PROBLEM STATEMENT:
If a line in the entries contains the word "pero", list it.

SOURCE INFORMATION:

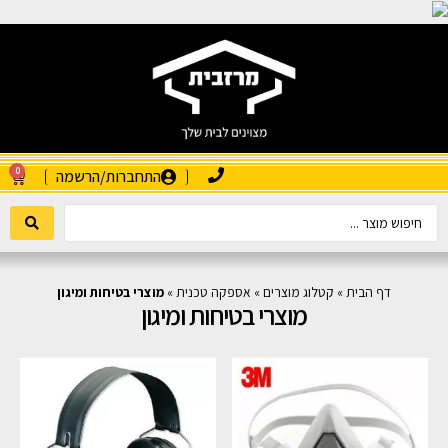
0
התחברות/הרשמה
דף הבית
»
קטלוג מוצרים
»
אספקה טכנית
»
מוצרי בטיחות ומיגון
מוצרי בטיחות ומיגון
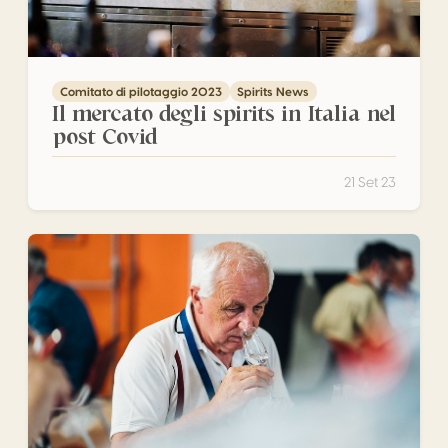
Comitato di pilotaggio 2023
Spirits News
Il mercato degli spirits in Italia nel
post Covid
21 Set 23
Cosa è la Grappa – Parte 5 – Svelare il mondo aromatic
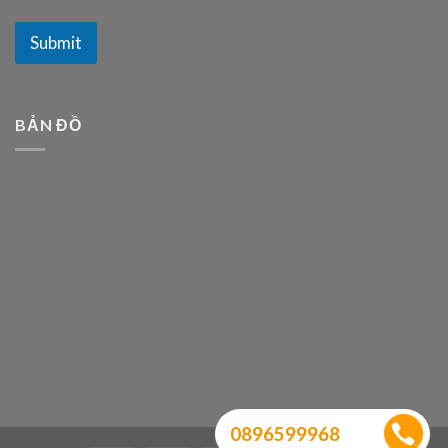
Submit
BẢN ĐỒ
0896599968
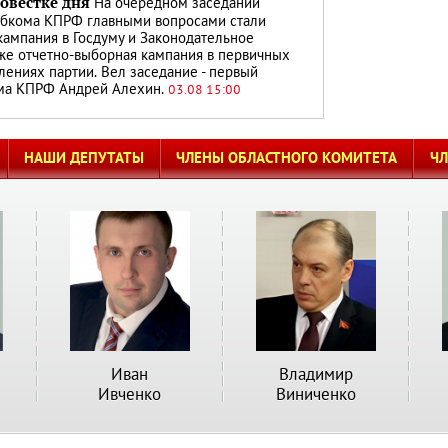
повестке дня
На очередном заседании
обкома КПРФ главными вопросами стали
кампания в Госдуму и Законодательное
кже отчетно-выборная кампания в первичных
лениях партии. Вел заседание - первый
ома КПРФ Андрей Алехин.
03.08 15:00
НАШИ ДЕПУТАТЫ
ЧЛЕНЫ ОБЛАСТНОГО КОМИТЕТА
Ч
Иван
Владимир
Ивченко
Виниченко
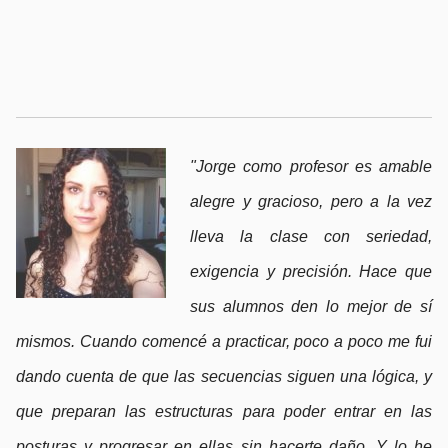
"Jorge como profesor es amable
alegre y gracioso, pero a la vez
lleva la clase con seriedad,
exigencia y precisión. Hace que
sus alumnos den lo mejor de sí
mismos. Cuando comencé a practicar, p
oco a poco me fui
dando cuenta de que las secuencias siguen una lógica, y
que preparan las estructuras para poder entrar en las
posturas y progresar en ellas sin hacerte daño. Y lo he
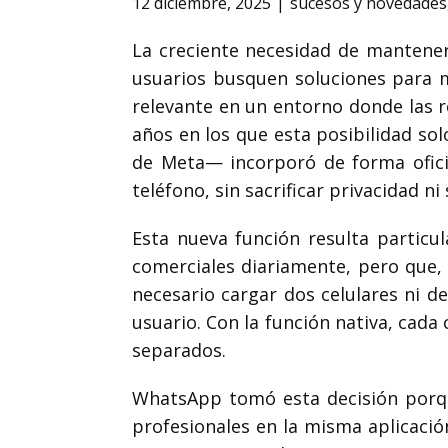
12 diciembre, 2025
sucesos y novedades
La creciente necesidad de mantener 
usuarios busquen soluciones para 
relevante en un entorno donde las r
años en los que esta posibilidad s
de Meta— incorporó de forma ofici
teléfono, sin sacrificar privacidad ni
Esta nueva función resulta particu
comerciales diariamente, pero que, 
necesario cargar dos celulares ni 
usuario. Con la función nativa, cad
separados.
WhatsApp tomó esta decisión porqu
profesionales en la misma aplicació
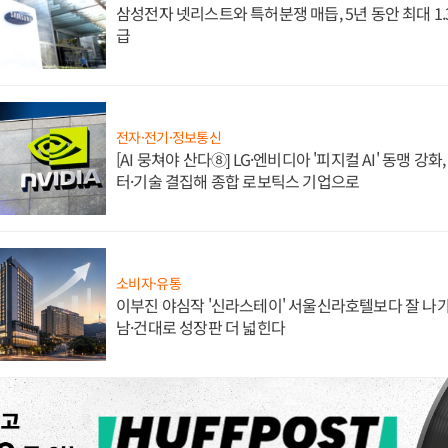
삼성전자 넷리스트와 특허분쟁 매듭, 5년 동안 최대 1
급
전자·전기·정보통신
[AI 뭉쳐야 산다⑧] LG·엔비디아 '피지컬 AI' 동맹 강
터·기술 결집해 종합 로보틱스 기업으로
소비자·유통
이부진 야심작 '신라스테이' 서울신라호텔보다 잘 나가
남·건대로 성장판 더 넓힌다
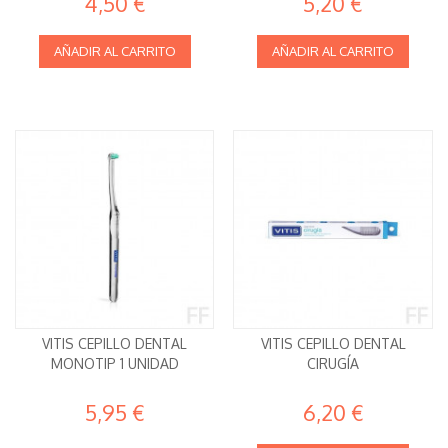
4,50 €
5,20 €
AÑADIR AL CARRITO
AÑADIR AL CARRITO
VITIS CEPILLO DENTAL
VITIS CEPILLO DENTAL
MONOTIP 1 UNIDAD
CIRUGÍA
5,95 €
6,20 €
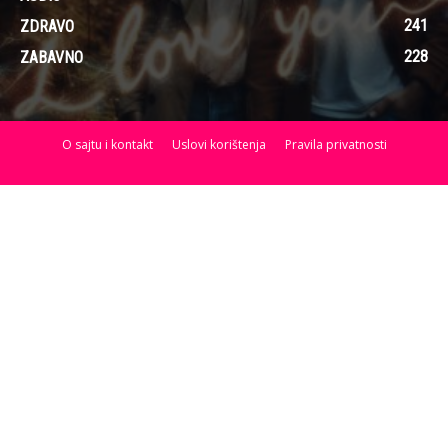
241
ZDRAVO
228
ZABAVNO
O sajtu i kontakt
Uslovi korištenja
Pravila privatnosti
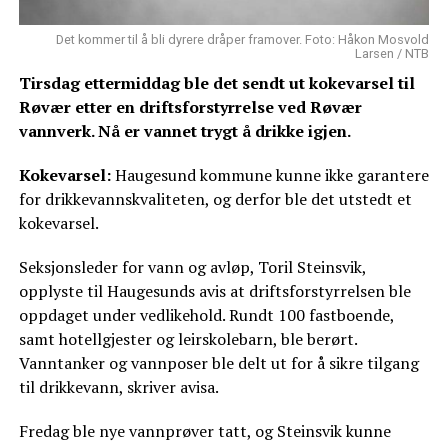
Det kommer til å bli dyrere dråper framover. Foto: Håkon Mosvold
Larsen / NTB
Tirsdag ettermiddag ble det sendt ut kokevarsel til
Røvær etter en driftsforstyrrelse ved Røvær
vannverk. Nå er vannet trygt å drikke igjen.
Kokevarsel:
Haugesund kommune kunne ikke garantere
for drikkevannskvaliteten, og derfor ble det utstedt et
kokevarsel.
Seksjonsleder for vann og avløp, Toril Steinsvik,
opplyste til Haugesunds avis at driftsforstyrrelsen ble
oppdaget under vedlikehold. Rundt 100 fastboende,
samt hotellgjester og leirskolebarn, ble berørt.
Vanntanker og vannposer ble delt ut for å sikre tilgang
til drikkevann, skriver avisa.
Fredag ble nye vannprøver tatt, og Steinsvik kunne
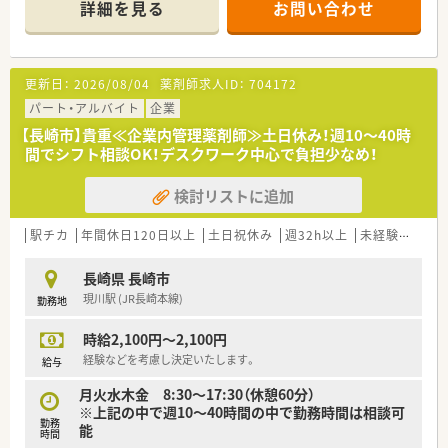
詳細を見る
お問い合わせ
【施設情報と応需状況について】
■長崎県長崎市に立地する病院で、最寄りの肥前古賀駅からは車
で約5分です。内科、外科、整形外科、脳外科、循環器科、泌尿器
科、透析内科など幅広い診療科に対応しています。常勤薬剤師2
更新日：
2026/08/04
薬剤師求人ID：
704172
名と調剤助手2名が勤務しており、医薬品の採用品目数は902品
目です。
パート・アルバイト
企業
■場所としては山奥にあり、病院までの道も坂が多いため運転に
【長崎市】貴重≪企業内管理薬剤師≫土日休み！週10～40時
不安がある方は送迎バスを利用する方が良いかもしれません(送
間でシフト相談OK！デスクワーク中心で負担少なめ！
迎バスは諫早方面、長崎方面から朝晩1本ずつございます)
検討リストに追加
■施設内には喫茶店やカフェが併設されております。
■診療受付時間は平日16:30まで、土曜は11:30までです。
■診療時間は平日17:00まで、土曜は12:30までです。
駅チカ
年間休日120日以上
土日祝休み
週32h以上
未経験可
残業
■休診日は日・祝日、第2第4土曜日、年末年始(12/29～1/3)です
■電子カルテやオーダリングシステムが導入されており、業務効
長崎県 長崎市
率化が図られています。分包機はトーショーの製品を使用して
現川駅 (JR長崎本線)
勤務地
います。
時給2,100円～2,100円
【設備面について】
■電子カルテとオーダリングシステムを導入しております
経験などを考慮し決定いたします。
給与
■分包機はトーショーの製品を導入しております
月火水木金 8:30～17:30（休憩60分）
※上記の中で週10～40時間の中で勤務時間は相談可
【業務内容について】
勤務
能
■医薬品の調剤、薬品の管理、病棟服薬指導、混注業務、その他付
時間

TASK RESPONSE:
alegre y gracioso, pero a la vez
comerciales diariamente, pero que, 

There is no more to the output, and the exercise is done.